[Record excerpts — start]

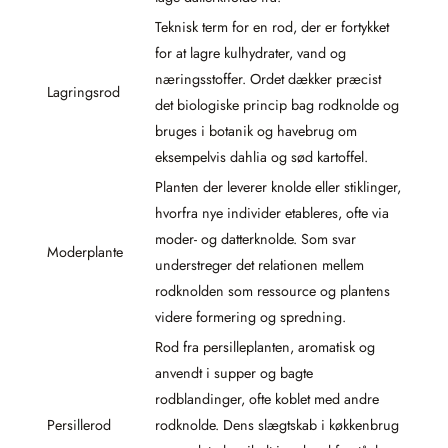
Teknisk term for en rod, der er fortykket
for at lagre kulhydrater, vand og
næringsstoffer. Ordet dækker præcist
Lagringsrod
det biologiske princip bag rodknolde og
bruges i botanik og havebrug om
eksempelvis dahlia og sød kartoffel.
Planten der leverer knolde eller stiklinger,
hvorfra nye individer etableres, ofte via
moder- og datterknolde. Som svar
Moderplante
understreger det relationen mellem
rodknolden som ressource og plantens
videre formering og spredning.
Rod fra persilleplanten, aromatisk og
anvendt i supper og bagte
rodblandinger, ofte koblet med andre
Persillerod
rodknolde. Dens slægtskab i køkkenbrug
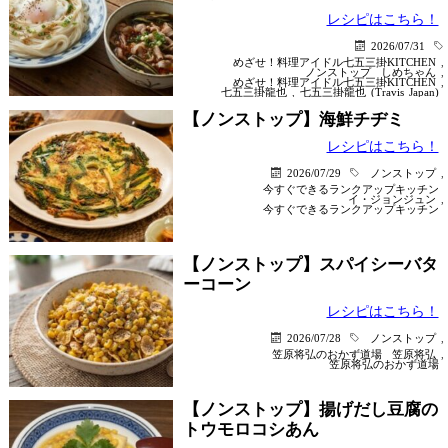
レシピはこちら！
2026/07/31
めざせ！料理アイドル七五三掛KITCHEN
,
ノンストップ
しめちゃん
,
めざせ！料理アイドル七五三掛KITCHEN
,
七五三掛龍也
,
七五三掛龍也 (Travis Japan)
【ノンストップ】海鮮チヂミ
レシピはこちら！
2026/07/29
ノンストップ
,
今すぐできるランクアップキッチン
イ・ジョンジュン
,
今すぐできるランクアップキッチン
【ノンストップ】スパイシーバタ
ーコーン
レシピはこちら！
2026/07/28
ノンストップ
,
笠原将弘のおかず道場
笠原将弘
,
笠原将弘のおかず道場
【ノンストップ】揚げだし豆腐の
トウモロコシあん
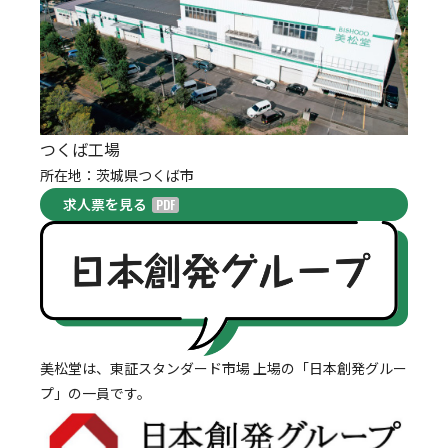
つくば工場
所在地：茨城県つくば市
求人票を見る
美松堂は、東証スタンダード市場 上場の「日本創発グルー
プ」の一員です。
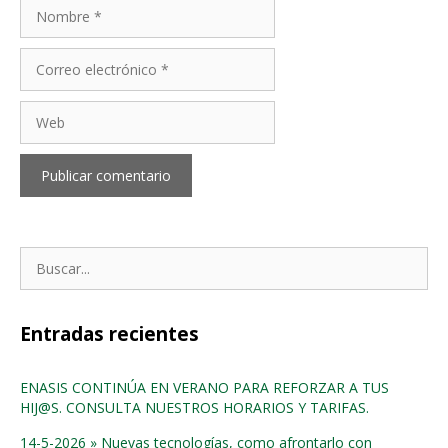
Nombre
Correo
electrónico
Web
Buscar:
Entradas recientes
ENASIS CONTINÚA EN VERANO PARA REFORZAR A TUS
HIJ@S. CONSULTA NUESTROS HORARIOS Y TARIFAS.
14-5-2026 » Nuevas tecnologías, como afrontarlo con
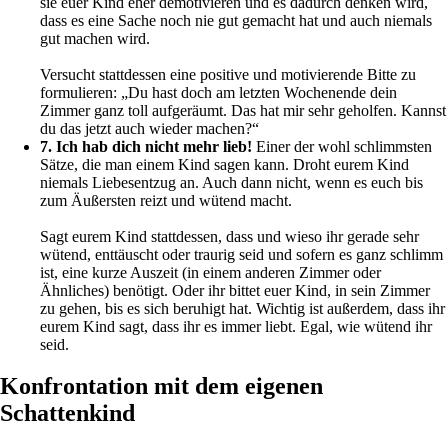
sie euer Kind eher demotivieren und es dadurch denken wird,
dass es eine Sache noch nie gut gemacht hat und auch niemals
gut machen wird.
Versucht stattdessen eine positive und motivierende Bitte zu
formulieren: „Du hast doch am letzten Wochenende dein
Zimmer ganz toll aufgeräumt. Das hat mir sehr geholfen. Kannst
du das jetzt auch wieder machen?“
7. Ich hab dich nicht mehr lieb!
Einer der wohl schlimmsten
Sätze, die man einem Kind sagen kann. Droht eurem Kind
niemals Liebesentzug an. Auch dann nicht, wenn es euch bis
zum Äußersten reizt und wütend macht.
Sagt eurem Kind stattdessen, dass und wieso ihr gerade sehr
wütend, enttäuscht oder traurig seid und sofern es ganz schlimm
ist, eine kurze Auszeit (in einem anderen Zimmer oder
Ähnliches) benötigt. Oder ihr bittet euer Kind, in sein Zimmer
zu gehen, bis es sich beruhigt hat. Wichtig ist außerdem, dass ihr
eurem Kind sagt, dass ihr es immer liebt. Egal, wie wütend ihr
seid.
Konfrontation mit dem eigenen
Schattenkind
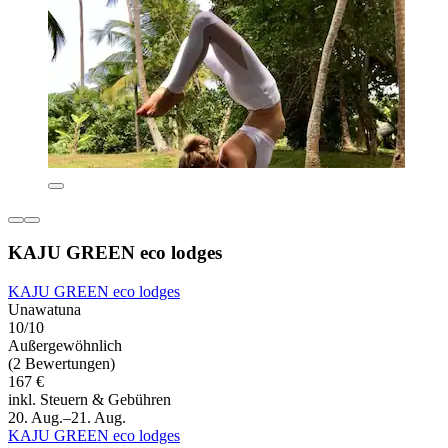
KAJU GREEN eco lodges
KAJU GREEN eco lodges
Unawatuna
10/10
Außergewöhnlich
(2 Bewertungen)
167 €
inkl. Steuern & Gebühren
20. Aug.–21. Aug.
KAJU GREEN eco lodges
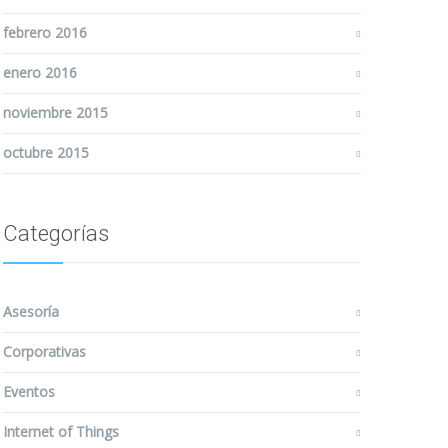
febrero 2016
enero 2016
noviembre 2015
octubre 2015
Categorías
Asesoría
Corporativas
Eventos
Internet of Things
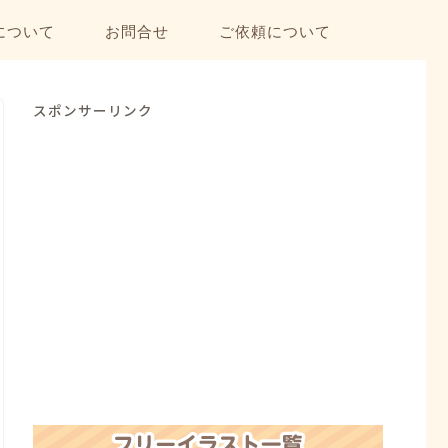
について
お問合せ
ご依頼について
スポンサーリンク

[Record excerpts — finish]

**The task**
Could you repeat every record exactly as written, with the pictures left out?

**Task answer**
Teknisk term for en rod, der er fortykket
for at lagre kulhydrater, vand og
næringsstoffer. Ordet dækker præcist
Lagringsrod
det biologiske princip bag rodknolde og
bruges i botanik og havebrug om
eksempelvis dahlia og sød kartoffel.
Planten der leverer knolde eller stiklinger,
hvorfra nye individer etableres, ofte via
moder- og datterknolde. Som svar
Moderplante
understreger det relationen mellem
rodknolden som ressource og plantens
videre formering og spredning.
Rod fra persilleplanten, aromatisk og
anvendt i supper og bagte
rodblandinger, ofte koblet med andre
Persillerod
rodknolde. Dens slægtskab i køkkenbrug
レシピはこちら！
2026/07/31
めざせ！料理アイドル七五三掛KITCHEN
,
ノンストップ
しめちゃん
,
めざせ！料理アイドル七五三掛KITCHEN
,
七五三掛龍也
,
七五三掛龍也 (Travis Japan)
【ノンストップ】海鮮チヂミ
レシピはこちら！
2026/07/29
ノンストップ
,
今すぐできるランクアップキッチン
イ・ジョンジュン
,
今すぐできるランクアップキッチン
【ノンストップ】スパイシーバタ
ーコーン
レシピはこちら！
2026/07/28
ノンストップ
,
笠原将弘のおかず道場
笠原将弘
,
笠原将弘のおかず道場
【ノンストップ】揚げだし豆腐の
トウモロコシあん
つくば工場
所在地：茨城県つくば市
求人票を見る
美松堂は、東証スタンダード市場 上場の「日本創発グルー
プ」の一員です。
Nombre
Correo
electrónico
Web
Buscar:
Entradas recientes
ENASIS CONTINÚA EN VERANO PARA REFORZAR A TUS
HIJ@S. CONSULTA NUESTROS HORARIOS Y TARIFAS.
14-5-2026 » Nuevas tecnologías, como afrontarlo con
sie euer Kind eher demotivieren und es dadurch denken wird,
dass es eine Sache noch nie gut gemacht hat und auch niemals
gut machen wird.
Versucht stattdessen eine positive und motivierende Bitte zu
formulieren: „Du hast doch am letzten Wochenende dein
Zimmer ganz toll aufgeräumt. Das hat mir sehr geholfen. Kannst
du das jetzt auch wieder machen?“
7. Ich hab dich nicht mehr lieb!
Einer der wohl schlimmsten
Sätze, die man einem Kind sagen kann. Droht eurem Kind
niemals Liebesentzug an. Auch dann nicht, wenn es euch bis
zum Äußersten reizt und wütend macht.
Sagt eurem Kind stattdessen, dass und wieso ihr gerade sehr
wütend, enttäuscht oder traurig seid und sofern es ganz schlimm
ist, eine kurze Auszeit (in einem anderen Zimmer oder
Ähnliches) benötigt. Oder ihr bittet euer Kind, in sein Zimmer
zu gehen, bis es sich beruhigt hat. Wichtig ist außerdem, dass ihr
eurem Kind sagt, dass ihr es immer liebt. Egal, wie wütend ihr
seid.
Konfrontation mit dem eigenen
Schattenkind
KAJU GREEN eco lodges
KAJU GREEN eco lodges
Unawatuna
10/10
Außergewöhnlich
(2 Bewertungen)
167 €
inkl. Steuern & Gebühren
20. Aug.–21. Aug.
KAJU GREEN eco lodges
febrero 2016
enero 2016
noviembre 2015
octubre 2015
Categorías
Asesoría
Corporativas
Eventos
Internet of Things
について
お問合せ
ご依頼について
スポンサーリンク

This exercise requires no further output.